Scientific classification
- Kingdom: Animalia
- Phylum: Chordata
- Class: Mammalia
- Order: Rodentia
- Family: Anomaluridae
- Genus: Anomalurus
- Species: A. pusillus
- Binomial name: Anomalurus pusillus Thomas, 1887

= Dwarf scaly-tailed squirrel =

- Genus: Anomalurus
- Species: pusillus
- Authority: Thomas, 1887
- Conservation status: LC

Species of rodent

The dwarf scaly-tailed squirrel (Anomalurus pusillus) is a species of rodent in the family Anomaluridae. It is found in Cameroon, Central African Republic, Republic of the Congo, Democratic Republic of the Congo, Equatorial Guinea, Gabon and Uganda. The species is nocturnal and arboreal and lives in subtropical or tropical lowland rainforest. Membranes attached to its limbs and tail enable it to glide between trees. This squirrel is currently not considered to be threatened by habitat destruction; "much of the habitat within parts of the known range of this species is relatively intact, and the species is unlikely to be experiencing any significant declines."

==Description==
This is a small flying squirrel, with adults having a head-and-body length of 185 to 255 mm with a tail length of 120 to 200 mm. This flying squirrel weighs between 170 and 300 g. The head is grey, and there is no contrasting colour on the edges of the ears. The fur on the upper parts is very variable in colour, ranging from black, grizzled grey or olive brown to mottled tan. The upper side of the membranes are dark grey, with the membranes near the tail tinged with yellow.
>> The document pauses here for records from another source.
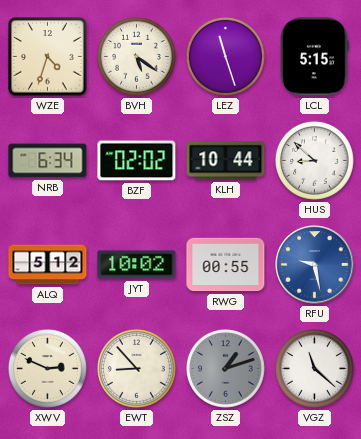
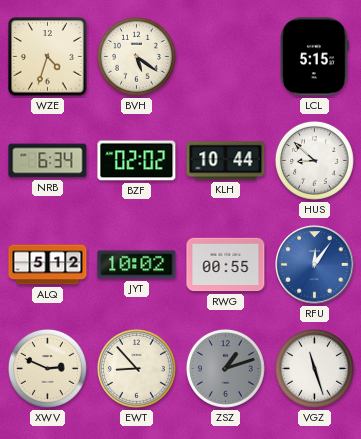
LEZ: 11:27 -> none
RFU: 9:28 -> 12:06
VGZ: 11:22 -> 11:27
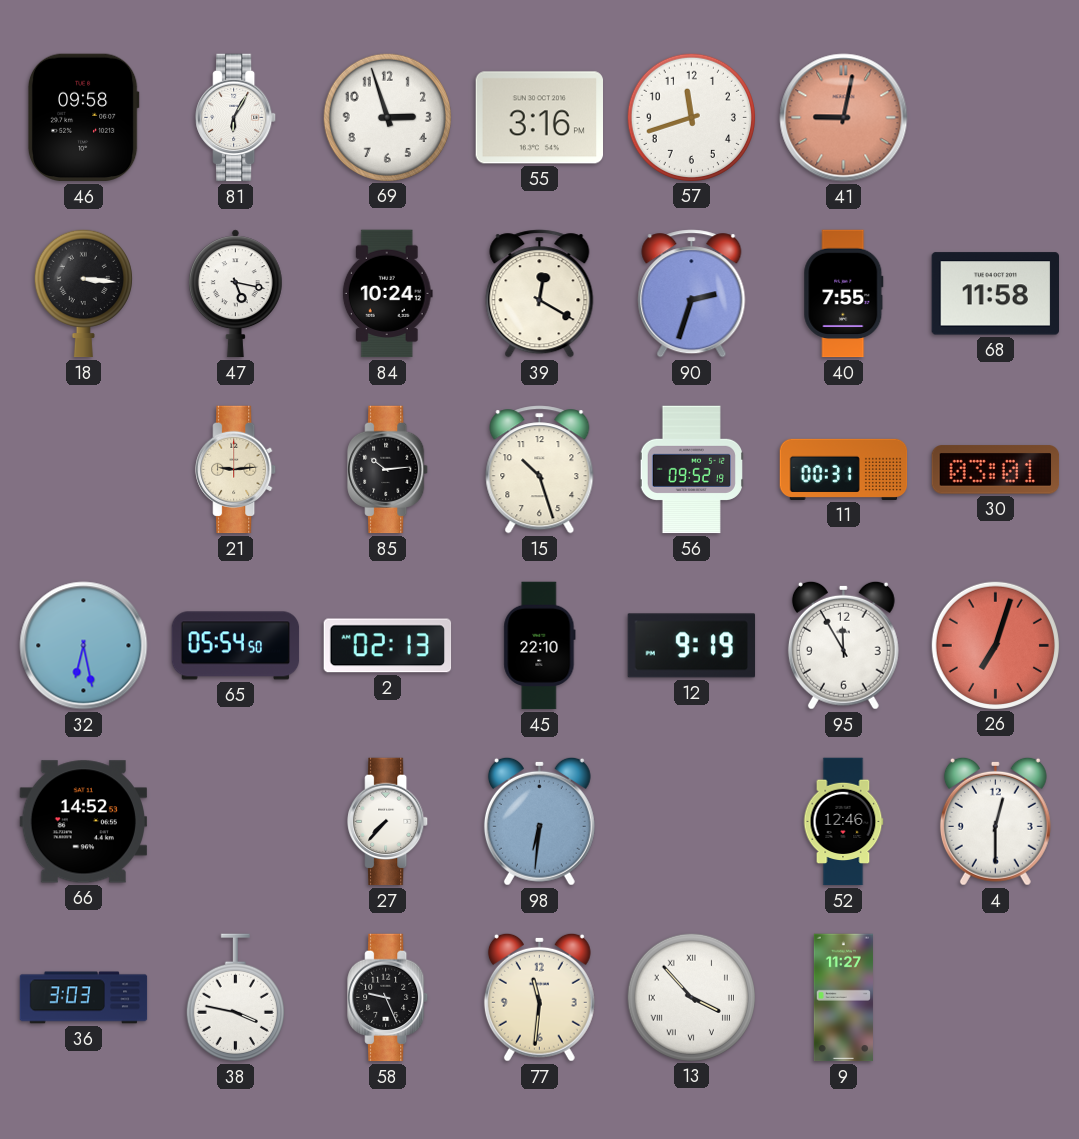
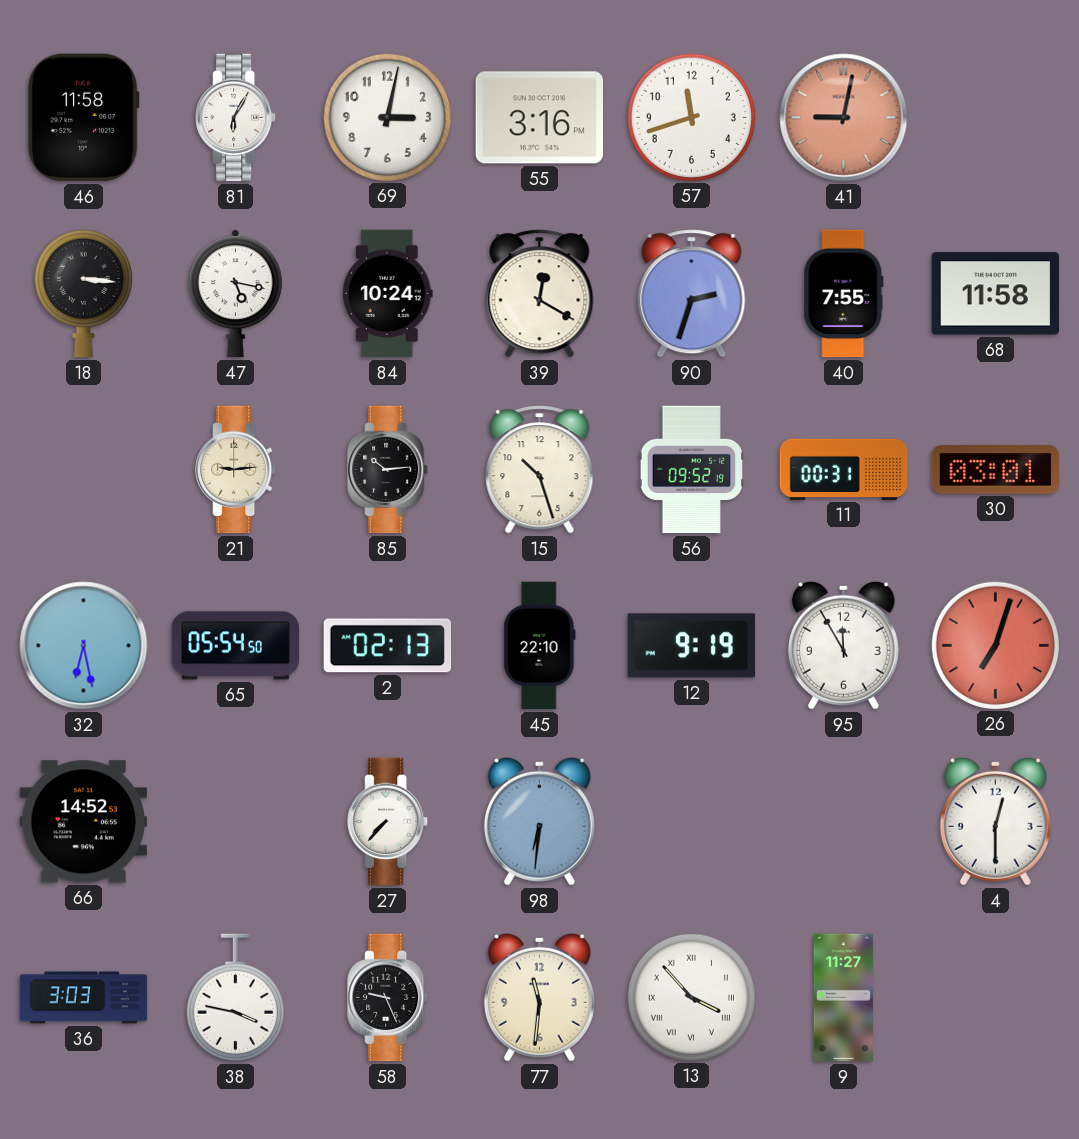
46: 09:58 -> 11:58
69: 2:57 -> 3:02
52: 12:46 -> none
The underparts are creamy white or yellowish, without any hint of rufous. The tufts of bristles surrounding the hind claws are also white. As with other scaly-tailed flying squirrels in the genus Anomalurus, a membrane is attached between the thighs and the more basal part of the tail. This part of the tail bears a patch of large cornified scales on the underside, the rest of the tail being plume-like.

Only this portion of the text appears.